Amplitude Wavelength, the former topless model, and star of the latest ‘celebrity’ reality TV show, Celebrities Wanking Farm Animals, yesterday announced that she was splitting with her long-time publicist, Max Headlines.

‘Max just isn’t getting me into the tabloids the way he used to,’ said a tearful Amplitude at a press conference yesterday as she manoeuvred her legendary cleavage for maximum photographic advantage. ’There was a time when I would be on the front pages two or three times a week. Now I’m lucky if he can get my story up and into the media at all. I think he may have found someone else.’

Max Headlines was adamant that there was no third person in the relationship:

With dear Amplitude’s hectic copy-producing lifestyle, I just don’t have time to represent anyone else. It’s true she isn’t getting into the papers as often as we’d both like, but there do have to be fallow periods every now and then, if only for me to get my breath back.

Max Headlines strongly denied that he had been producing media copy for the drug-troubled singer, Aimless Lighthouse, recently, saying ‘yes, we may have met a few times, socially, but I never got her any headlines, not once.’

‘It all seemed to be going so well,’ said Wavelength in an exclusive self-negotiated interview. ‘We, Max and I, decided that my celebrity story-arc needed a big event to counter Max’s sudden loss of column inches. So, we decided that it was time for my first big celebrity split and divorce from… er… whatshisname…. Y’know, short-arse… thinks he can sing…? Name always reminds you of that toilet paper…?’

Wavelength went on to say that her publicist had arranged her split from Pixie Charmi, ready for a tabloid exclusive when the couple got back together, later in the Summer, so that a TV series about their split and reconciliation would be ready just in time for the Autumn TV schedules.

However, Amplitude Wavelength, went on to say:

I’m thinking of moving up a league from a C list to a B list celebrity, and market research says I need a taller husband for that. So, I’m afraid I cannot get back with… y’know… thingy, despite what my former publicist had planned.
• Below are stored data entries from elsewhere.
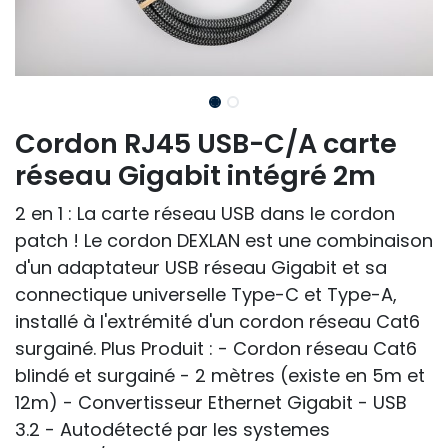
Cordon RJ45 USB-C/A carte
réseau Gigabit intégré 2m
2 en 1 : La carte réseau USB dans le cordon
patch ! Le cordon DEXLAN est une combinaison
d'un adaptateur USB réseau Gigabit et sa
connectique universelle Type-C et Type-A,
installé à l'extrémité d'un cordon réseau Cat6
surgainé. Plus Produit : - Cordon réseau Cat6
blindé et surgainé - 2 mètres (existe en 5m et
12m) - Convertisseur Ethernet Gigabit - USB
3.2 - Autodétecté par les systemes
Although, I have heard, through my US agent, that there is an American film star who is looking for a photogenic lesbian lover for the next stage of her celebrity profile arc. So, our agents are discussing whether it would work for both our demographics, or even if it would move us both into a whole new demographic without losing either one of us any core fan base.

Max Headlines, however, expressed reservations about Wavelength’s new ideas. He said:

Thing is, Wavelength is very big – as we know – amongst the more traditionally-minded audiences, those that like a footballer’s wife, or a hairdresser who makes it big on a talent show. They are not anti-gay as such, they do love an extremely camp homosexual, but I think lesbianism has still got a bit too dour an image – all dungarees and sensible shoes - for her established fan base to accept readily. Although, now could just be the time to shift that stereotype to a more marketable style. If anyone could do that, Amplitude Wavelength can. I wish her luck and I’m just too sad our relationship didn’t quite become as profitable as we’d both hoped. I just hope that her next publicist can give her the all headlines he can, she can be a very demanding woman in that respect.